### What you have to do
Everything before the line containing "препарат, позволяющий есть" stays out; print that line and all lines below it through the last, exactly.
*** Source data Section Begins ***
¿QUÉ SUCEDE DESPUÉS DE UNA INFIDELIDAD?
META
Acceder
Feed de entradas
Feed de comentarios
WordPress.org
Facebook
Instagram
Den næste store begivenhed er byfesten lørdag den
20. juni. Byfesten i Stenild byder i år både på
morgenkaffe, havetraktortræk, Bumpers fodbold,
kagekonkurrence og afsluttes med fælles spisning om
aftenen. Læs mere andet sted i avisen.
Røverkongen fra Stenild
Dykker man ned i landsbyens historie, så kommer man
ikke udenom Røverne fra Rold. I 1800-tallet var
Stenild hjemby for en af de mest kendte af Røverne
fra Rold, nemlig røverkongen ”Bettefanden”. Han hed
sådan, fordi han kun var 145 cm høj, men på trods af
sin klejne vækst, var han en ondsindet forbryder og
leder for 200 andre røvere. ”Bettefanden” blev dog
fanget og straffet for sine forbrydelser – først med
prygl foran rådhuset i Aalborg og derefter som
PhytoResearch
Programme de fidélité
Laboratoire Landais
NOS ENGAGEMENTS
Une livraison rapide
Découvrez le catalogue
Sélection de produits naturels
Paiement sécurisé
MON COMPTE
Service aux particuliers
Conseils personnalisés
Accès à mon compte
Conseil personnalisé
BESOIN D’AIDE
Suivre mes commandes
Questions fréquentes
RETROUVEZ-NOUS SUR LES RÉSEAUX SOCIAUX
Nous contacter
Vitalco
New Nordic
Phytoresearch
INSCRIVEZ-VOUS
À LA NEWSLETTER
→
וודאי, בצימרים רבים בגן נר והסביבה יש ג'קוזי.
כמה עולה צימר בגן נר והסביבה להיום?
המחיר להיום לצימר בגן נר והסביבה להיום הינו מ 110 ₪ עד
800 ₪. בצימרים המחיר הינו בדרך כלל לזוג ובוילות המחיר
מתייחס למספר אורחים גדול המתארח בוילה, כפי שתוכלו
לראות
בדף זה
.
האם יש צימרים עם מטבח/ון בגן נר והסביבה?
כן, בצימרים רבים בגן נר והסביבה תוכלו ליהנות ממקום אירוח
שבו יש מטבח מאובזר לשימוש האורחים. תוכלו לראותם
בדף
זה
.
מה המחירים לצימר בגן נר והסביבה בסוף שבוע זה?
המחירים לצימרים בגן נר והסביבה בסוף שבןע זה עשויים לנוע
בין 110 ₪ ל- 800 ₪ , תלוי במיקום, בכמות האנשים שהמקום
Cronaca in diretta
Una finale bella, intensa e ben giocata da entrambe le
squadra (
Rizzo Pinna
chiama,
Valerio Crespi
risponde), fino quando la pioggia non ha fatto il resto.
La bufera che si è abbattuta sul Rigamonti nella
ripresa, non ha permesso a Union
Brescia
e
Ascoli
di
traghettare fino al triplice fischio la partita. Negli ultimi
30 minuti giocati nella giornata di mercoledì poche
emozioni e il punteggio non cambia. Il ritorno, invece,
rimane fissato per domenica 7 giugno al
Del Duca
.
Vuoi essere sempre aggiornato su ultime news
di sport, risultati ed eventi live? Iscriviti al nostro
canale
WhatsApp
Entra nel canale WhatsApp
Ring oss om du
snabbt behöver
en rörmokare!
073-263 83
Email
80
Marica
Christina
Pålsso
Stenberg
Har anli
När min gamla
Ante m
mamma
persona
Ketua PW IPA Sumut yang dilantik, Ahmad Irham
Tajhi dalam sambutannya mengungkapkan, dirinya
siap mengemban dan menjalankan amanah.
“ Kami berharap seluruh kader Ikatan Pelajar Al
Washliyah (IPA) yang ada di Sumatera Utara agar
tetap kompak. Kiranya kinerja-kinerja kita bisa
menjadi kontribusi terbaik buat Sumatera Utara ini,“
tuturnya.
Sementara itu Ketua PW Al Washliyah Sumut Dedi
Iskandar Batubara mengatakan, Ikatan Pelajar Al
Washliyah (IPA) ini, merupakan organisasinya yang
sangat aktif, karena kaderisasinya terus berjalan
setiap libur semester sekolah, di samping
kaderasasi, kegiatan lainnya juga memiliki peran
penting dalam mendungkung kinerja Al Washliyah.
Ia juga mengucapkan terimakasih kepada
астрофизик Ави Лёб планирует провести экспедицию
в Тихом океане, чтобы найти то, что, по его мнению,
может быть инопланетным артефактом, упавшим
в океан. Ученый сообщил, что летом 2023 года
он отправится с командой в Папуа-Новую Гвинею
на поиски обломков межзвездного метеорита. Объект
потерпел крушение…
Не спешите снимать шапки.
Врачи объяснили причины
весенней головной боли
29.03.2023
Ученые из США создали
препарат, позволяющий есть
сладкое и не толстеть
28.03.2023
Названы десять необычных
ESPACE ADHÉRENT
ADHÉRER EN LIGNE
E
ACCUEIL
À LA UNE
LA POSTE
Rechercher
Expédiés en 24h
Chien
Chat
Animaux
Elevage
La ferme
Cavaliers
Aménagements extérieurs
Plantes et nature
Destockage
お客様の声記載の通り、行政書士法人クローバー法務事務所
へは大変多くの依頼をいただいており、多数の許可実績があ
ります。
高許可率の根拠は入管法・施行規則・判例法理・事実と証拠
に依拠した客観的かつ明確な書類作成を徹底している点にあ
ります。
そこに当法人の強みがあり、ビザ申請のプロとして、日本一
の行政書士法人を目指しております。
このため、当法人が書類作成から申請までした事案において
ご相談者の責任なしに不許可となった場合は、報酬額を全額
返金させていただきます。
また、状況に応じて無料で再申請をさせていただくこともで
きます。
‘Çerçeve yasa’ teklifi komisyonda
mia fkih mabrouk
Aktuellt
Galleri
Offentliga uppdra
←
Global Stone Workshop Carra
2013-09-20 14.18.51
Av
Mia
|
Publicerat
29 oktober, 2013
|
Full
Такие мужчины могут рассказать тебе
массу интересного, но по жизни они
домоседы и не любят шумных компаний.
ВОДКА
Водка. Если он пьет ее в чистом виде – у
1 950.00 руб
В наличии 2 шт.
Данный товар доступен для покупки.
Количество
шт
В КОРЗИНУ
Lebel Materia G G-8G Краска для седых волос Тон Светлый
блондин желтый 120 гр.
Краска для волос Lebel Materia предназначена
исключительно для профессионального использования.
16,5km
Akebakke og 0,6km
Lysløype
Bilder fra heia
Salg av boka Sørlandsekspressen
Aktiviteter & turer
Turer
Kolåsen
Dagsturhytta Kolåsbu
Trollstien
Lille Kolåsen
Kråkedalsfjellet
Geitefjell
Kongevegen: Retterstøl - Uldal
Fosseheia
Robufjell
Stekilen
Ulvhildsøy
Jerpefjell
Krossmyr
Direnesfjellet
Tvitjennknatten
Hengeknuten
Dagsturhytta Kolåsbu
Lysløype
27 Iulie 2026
*** Source data Section Ends ***
### Finished exercise
препарат, позволяющий есть
сладкое и не толстеть
28.03.2023
Названы десять необычных
ESPACE ADHÉRENT
ADHÉRER EN LIGNE
E
ACCUEIL
À LA UNE
LA POSTE
Rechercher
Expédiés en 24h
Chien
Chat
Animaux
Elevage
La ferme
Cavaliers
Aménagements extérieurs
Plantes et nature
Destockage
お客様の声記載の通り、行政書士法人クローバー法務事務所
へは大変多くの依頼をいただいており、多数の許可実績があ
ります。
高許可率の根拠は入管法・施行規則・判例法理・事実と証拠
に依拠した客観的かつ明確な書類作成を徹底している点にあ
ります。
そこに当法人の強みがあり、ビザ申請のプロとして、日本一
の行政書士法人を目指しております。
このため、当法人が書類作成から申請までした事案において
ご相談者の責任なしに不許可となった場合は、報酬額を全額
返金させていただきます。
また、状況に応じて無料で再申請をさせていただくこともで
きます。
‘Çerçeve yasa’ teklifi komisyonda
mia fkih mabrouk
Aktuellt
Galleri
Offentliga uppdra
←
Global Stone Workshop Carra
2013-09-20 14.18.51
Av
Mia
|
Publicerat
29 oktober, 2013
|
Full
Такие мужчины могут рассказать тебе
массу интересного, но по жизни они
домоседы и не любят шумных компаний.
ВОДКА
Водка. Если он пьет ее в чистом виде – у
1 950.00 руб
В наличии 2 шт.
Данный товар доступен для покупки.
Количество
шт
В КОРЗИНУ
Lebel Materia G G-8G Краска для седых волос Тон Светлый
блондин желтый 120 гр.
Краска для волос Lebel Materia предназначена
исключительно для профессионального использования.
16,5km
Akebakke og 0,6km
Lysløype
Bilder fra heia
Salg av boka Sørlandsekspressen
Aktiviteter & turer
Turer
Kolåsen
Dagsturhytta Kolåsbu
Trollstien
Lille Kolåsen
Kråkedalsfjellet
Geitefjell
Kongevegen: Retterstøl - Uldal
Fosseheia
Robufjell
Stekilen
Ulvhildsøy
Jerpefjell
Krossmyr
Direnesfjellet
Tvitjennknatten
Hengeknuten
Dagsturhytta Kolåsbu
Lysløype
27 Iulie 2026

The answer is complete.